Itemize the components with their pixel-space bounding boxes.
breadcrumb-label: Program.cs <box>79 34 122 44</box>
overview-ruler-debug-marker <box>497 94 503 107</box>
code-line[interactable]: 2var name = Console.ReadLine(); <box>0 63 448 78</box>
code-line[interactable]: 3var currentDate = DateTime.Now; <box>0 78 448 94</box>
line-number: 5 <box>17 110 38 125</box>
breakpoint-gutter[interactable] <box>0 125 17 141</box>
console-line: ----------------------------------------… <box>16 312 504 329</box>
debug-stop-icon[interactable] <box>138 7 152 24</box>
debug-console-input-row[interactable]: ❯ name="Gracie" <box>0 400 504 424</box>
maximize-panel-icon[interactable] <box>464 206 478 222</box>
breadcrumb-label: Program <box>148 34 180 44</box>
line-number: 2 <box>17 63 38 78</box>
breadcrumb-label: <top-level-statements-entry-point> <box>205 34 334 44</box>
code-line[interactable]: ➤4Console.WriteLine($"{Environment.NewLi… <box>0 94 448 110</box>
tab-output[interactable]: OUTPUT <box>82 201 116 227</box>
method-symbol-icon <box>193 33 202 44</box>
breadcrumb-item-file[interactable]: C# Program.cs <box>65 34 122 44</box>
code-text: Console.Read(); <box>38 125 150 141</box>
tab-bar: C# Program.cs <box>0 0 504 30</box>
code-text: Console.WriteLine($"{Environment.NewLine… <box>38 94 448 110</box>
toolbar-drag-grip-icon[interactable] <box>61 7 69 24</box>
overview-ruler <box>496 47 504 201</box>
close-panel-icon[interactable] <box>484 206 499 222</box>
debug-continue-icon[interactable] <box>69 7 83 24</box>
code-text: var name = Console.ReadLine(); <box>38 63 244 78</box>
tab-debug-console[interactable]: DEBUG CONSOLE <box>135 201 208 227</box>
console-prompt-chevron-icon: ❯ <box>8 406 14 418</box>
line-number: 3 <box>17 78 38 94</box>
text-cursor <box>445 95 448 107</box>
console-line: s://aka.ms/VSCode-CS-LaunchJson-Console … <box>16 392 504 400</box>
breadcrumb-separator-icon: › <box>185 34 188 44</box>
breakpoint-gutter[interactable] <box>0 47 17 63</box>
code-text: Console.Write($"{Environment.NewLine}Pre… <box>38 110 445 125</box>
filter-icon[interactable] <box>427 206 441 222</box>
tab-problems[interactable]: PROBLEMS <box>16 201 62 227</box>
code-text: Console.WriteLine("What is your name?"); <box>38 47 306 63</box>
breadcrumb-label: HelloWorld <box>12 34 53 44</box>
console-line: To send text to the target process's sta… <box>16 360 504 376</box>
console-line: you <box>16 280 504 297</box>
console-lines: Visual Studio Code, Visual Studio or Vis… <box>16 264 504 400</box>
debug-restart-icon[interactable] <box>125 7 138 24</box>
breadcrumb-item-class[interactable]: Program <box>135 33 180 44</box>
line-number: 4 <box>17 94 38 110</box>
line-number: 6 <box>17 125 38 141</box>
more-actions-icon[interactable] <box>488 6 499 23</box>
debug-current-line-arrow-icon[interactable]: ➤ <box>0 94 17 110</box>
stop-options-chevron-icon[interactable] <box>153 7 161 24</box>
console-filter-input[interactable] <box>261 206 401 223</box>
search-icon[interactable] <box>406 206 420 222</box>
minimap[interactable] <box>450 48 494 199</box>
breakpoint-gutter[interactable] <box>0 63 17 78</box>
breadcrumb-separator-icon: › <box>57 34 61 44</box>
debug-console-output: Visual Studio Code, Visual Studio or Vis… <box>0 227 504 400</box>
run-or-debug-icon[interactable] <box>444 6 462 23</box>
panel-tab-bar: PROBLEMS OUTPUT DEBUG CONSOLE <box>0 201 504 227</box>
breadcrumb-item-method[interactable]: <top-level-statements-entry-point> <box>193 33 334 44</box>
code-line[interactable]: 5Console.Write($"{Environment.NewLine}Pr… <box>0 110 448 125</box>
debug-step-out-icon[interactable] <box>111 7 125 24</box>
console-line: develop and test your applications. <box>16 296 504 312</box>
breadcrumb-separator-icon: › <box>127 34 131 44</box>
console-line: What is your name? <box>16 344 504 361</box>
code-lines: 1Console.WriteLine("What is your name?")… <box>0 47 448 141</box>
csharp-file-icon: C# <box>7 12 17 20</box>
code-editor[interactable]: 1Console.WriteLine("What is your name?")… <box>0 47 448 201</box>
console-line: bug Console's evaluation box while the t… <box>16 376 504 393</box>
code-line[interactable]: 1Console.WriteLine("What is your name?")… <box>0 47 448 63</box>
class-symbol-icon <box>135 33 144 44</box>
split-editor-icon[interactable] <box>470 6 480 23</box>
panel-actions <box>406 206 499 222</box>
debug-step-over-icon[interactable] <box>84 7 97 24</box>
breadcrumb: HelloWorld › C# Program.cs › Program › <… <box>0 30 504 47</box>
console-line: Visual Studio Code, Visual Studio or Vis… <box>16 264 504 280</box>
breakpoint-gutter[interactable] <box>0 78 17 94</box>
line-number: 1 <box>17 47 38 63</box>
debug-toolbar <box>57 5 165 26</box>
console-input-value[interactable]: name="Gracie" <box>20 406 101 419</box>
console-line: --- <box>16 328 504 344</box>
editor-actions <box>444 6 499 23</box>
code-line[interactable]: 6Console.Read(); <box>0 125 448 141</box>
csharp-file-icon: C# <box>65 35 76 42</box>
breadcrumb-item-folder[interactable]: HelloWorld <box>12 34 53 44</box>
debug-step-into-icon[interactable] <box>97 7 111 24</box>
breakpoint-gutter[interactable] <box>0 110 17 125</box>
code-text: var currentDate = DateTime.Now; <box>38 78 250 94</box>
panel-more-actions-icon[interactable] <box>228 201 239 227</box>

Task prompt
Return all lines of the material that have "PROBLEMS" in them.

Response
tab-problems[interactable]: PROBLEMS <box>16 201 62 227</box>
panel-tab-bar: PROBLEMS OUTPUT DEBUG CONSOLE <box>0 201 504 227</box>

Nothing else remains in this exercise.